Elizabeth Gardner | April 20, 2019
The social determinants of health—factors like access (or lack of it) to food, shelter and transportation, exposure to environmental contaminants, and risks from domestic or community violence—account for up to 80 percent of a person’s state of health. Increasingly, healthcare providers in accountable care reimbursement arrangements must address them or risk losing money on patients who suffer health crises because their social needs are not met. Social determinants pose unfamiliar challenges for healthcare providers, but many just have to look around their communities to find individuals and organizations that are experts in meeting these challenges.
“There are people who get up every morning thinking about housing or transportation the way we think about health care,” said Lloyd Dean, CEO of CommonSpirit Health, during a panel discussion at the Health Evolution Summit called “Upstream Investments for Downstream Health.”
“But A is not talking to B, so we get segregated on ‘the healthcare dollar’ or ‘the housing dollar.’” CommonSpirit, the 142-hospital system created in February from a merger of Dignity Health and Catholic Health Initiatives, is systematically reaching out to community organizations and creating an integrated network that it can use for patient referrals, an effort that Dean called “the greatest investment we ever made.”
Steve Nelson, CEO of insurer United Healthcare, said the company made 770,000 referrals to social services over an 18-month period for enrollees in its Medicare Advantage programs, and expects those referrals to reduce medical costs dramatically for those enrollees. “It’s happening — we just need to get it more organized,” he says. Like Dean, he wants to create a formal social resources “ecosystem.”

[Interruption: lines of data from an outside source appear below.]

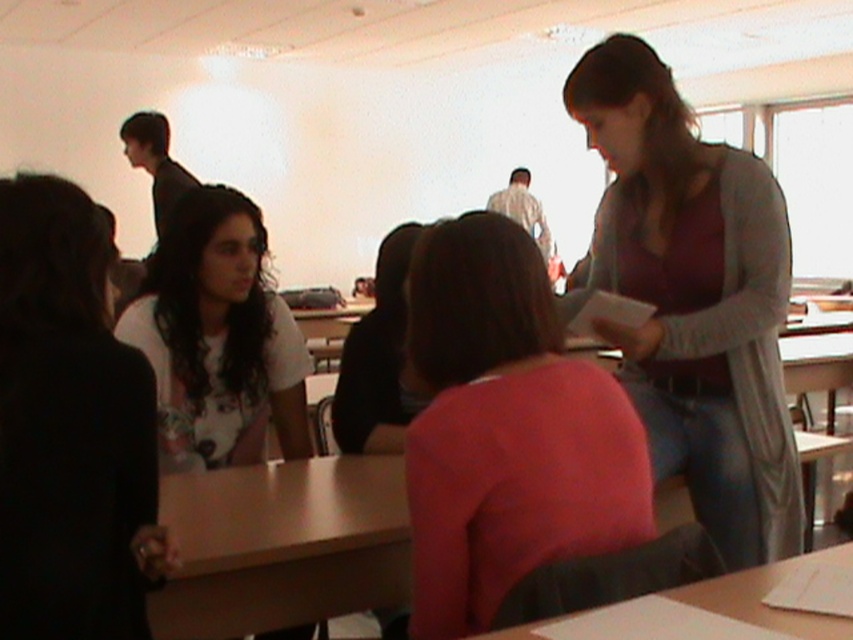 Question: Considering the real-world distances, which object is closest to the gray sweater at right?

Choices:
 (A) smooth wooden table at lower center
 (B) pink matte shirt at center

Answer: (B)

Question: Can you confirm if gray sweater at right is positioned to the left of dark brown hair at upper left?

Choices:
 (A) yes
 (B) no

Answer: (B)

Question: From the image, what is the correct spatial relationship of gray sweater at right in relation to pink matte shirt at center?

Choices:
 (A) above
 (B) below

Answer: (A)

Question: Which point appears closest to the camera in this image?

Choices:
 (A) (247, 262)
 (B) (761, 323)

Answer: (B)

Question: Is the position of gray sweater at right more distant than that of dark brown hair at upper left?

Choices:
 (A) no
 (B) yes

Answer: (A)

Question: Among these objects, which one is farthest from the camera?

Choices:
 (A) dark brown hair at upper left
 (B) white matte shirt at left

Answer: (A) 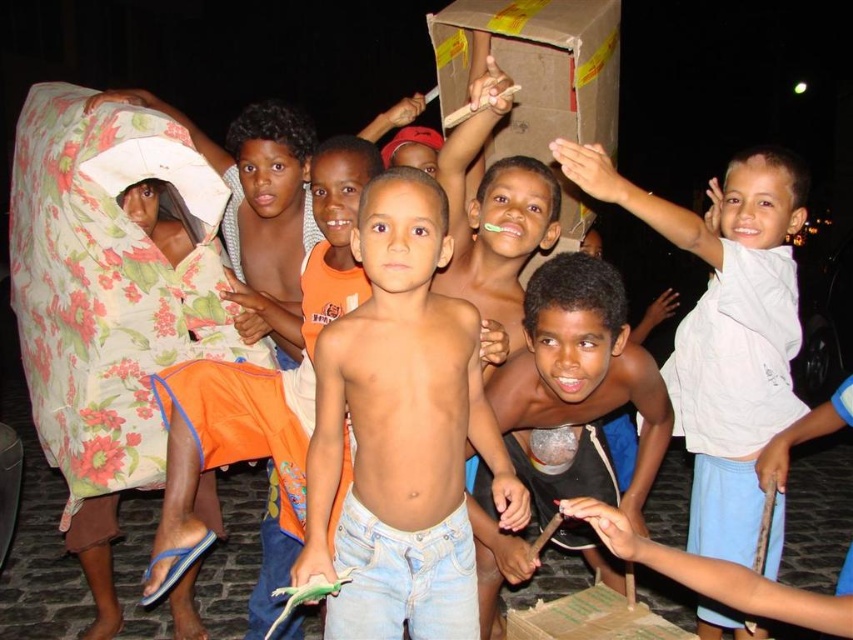 You are a photographer trying to capture a candid shot of the light blue denim jeans at center and the shiny metallic cup at center. Since you want to focus on the jeans, should you adjust your camera to focus on the object that is closer to you?

Yes, you should focus on the light blue denim jeans at center because it is in front of the shiny metallic cup at center, making it closer to you. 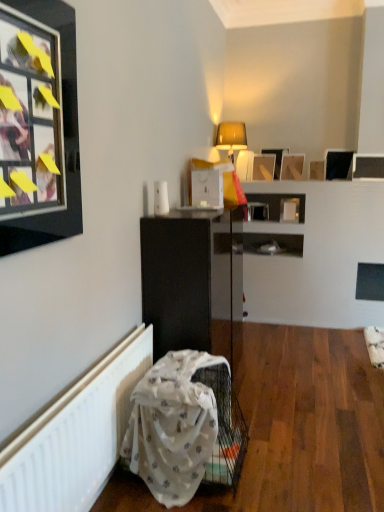 Question: Is matte black picture frame at upper right, which is the 1th picture frame from right to left, directly adjacent to wooden picture frame at upper center, which ranks as the third picture frame in left-to-right order?

Choices:
 (A) yes
 (B) no

Answer: (B)

Question: From the image's perspective, is matte black picture frame at upper right, arranged as the seventh picture frame when viewed from the left, below wooden picture frame at upper center, arranged as the 5th picture frame when viewed from the right?

Choices:
 (A) yes
 (B) no

Answer: (A)

Question: Is matte black picture frame at upper right, the 2th picture frame when ordered from front to back, not within wooden picture frame at upper center, arranged as the 5th picture frame when viewed from the right?

Choices:
 (A) no
 (B) yes

Answer: (B)

Question: Is matte black picture frame at upper right, arranged as the seventh picture frame when viewed from the left, at the right side of wooden picture frame at upper center, arranged as the 5th picture frame when viewed from the right?

Choices:
 (A) yes
 (B) no

Answer: (A)

Question: Does matte black picture frame at upper right, which appears as the 6th picture frame when viewed from the back, contain wooden picture frame at upper center, the seventh picture frame in the front-to-back sequence?

Choices:
 (A) yes
 (B) no

Answer: (B)

Question: From a real-world perspective, is matte black picture frame at upper right, the 2th picture frame when ordered from front to back, located beneath wooden picture frame at upper center, arranged as the 5th picture frame when viewed from the right?

Choices:
 (A) yes
 (B) no

Answer: (A)

Question: Is matte black picture frame at upper left, the 7th picture frame from the back, closer to the viewer compared to matte yellow table lamp at upper center?

Choices:
 (A) yes
 (B) no

Answer: (A)

Question: Can you confirm if matte black picture frame at upper left, which is counted as the first picture frame, starting from the left, is smaller than matte yellow table lamp at upper center?

Choices:
 (A) yes
 (B) no

Answer: (A)

Question: From a real-world perspective, is matte black picture frame at upper left, which is counted as the first picture frame, starting from the left, located beneath matte yellow table lamp at upper center?

Choices:
 (A) no
 (B) yes

Answer: (B)

Question: Does matte black picture frame at upper left, marked as the first picture frame in a front-to-back arrangement, touch matte yellow table lamp at upper center?

Choices:
 (A) yes
 (B) no

Answer: (B)

Question: Does matte black picture frame at upper left, which is counted as the seventh picture frame, starting from the right, come behind matte yellow table lamp at upper center?

Choices:
 (A) no
 (B) yes

Answer: (A)

Question: Would you consider matte black picture frame at upper left, which is counted as the first picture frame, starting from the left, to be distant from matte yellow table lamp at upper center?

Choices:
 (A) no
 (B) yes

Answer: (B)

Question: Is wooden picture frame at upper center, the sixth picture frame when ordered from front to back, next to black glossy picture frame at upper right, arranged as the second picture frame when viewed from the right, and touching it?

Choices:
 (A) no
 (B) yes

Answer: (A)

North Carolina has already begun to establish such an ecosystem, working with United Way and Unite Us, a software company that offers a platform for creating social services networks. The platform in North Carolina is called NCCARE360, said Mandy Cohen, MD, secretary of the North Carolina Department of Health and Human Services.
But it’s not simply a matter of technology. “We have to be very respectful of these organizations that have been in the community for many, many years, and are waking up every day thinking about housing or transportation, where their position is in the community, the trust that they have,” she said. “And we have to be careful not to run that over. Before we talk about, ‘Hey, sign here for your login, and let me teach you how to use the platform,’ it’s ‘Let me share what value I think this will bring to you as an organization, what this will bring to your community, the people that you care about and serve. And then let’s put those pieces together.’”
But unified technology is important, too, she added. “Instead of asking that mom-and-pop food bank to sign into five different platforms, let’s just agree that we’re all going to do the one platform, and then we’re going to work on getting everyone to better health.”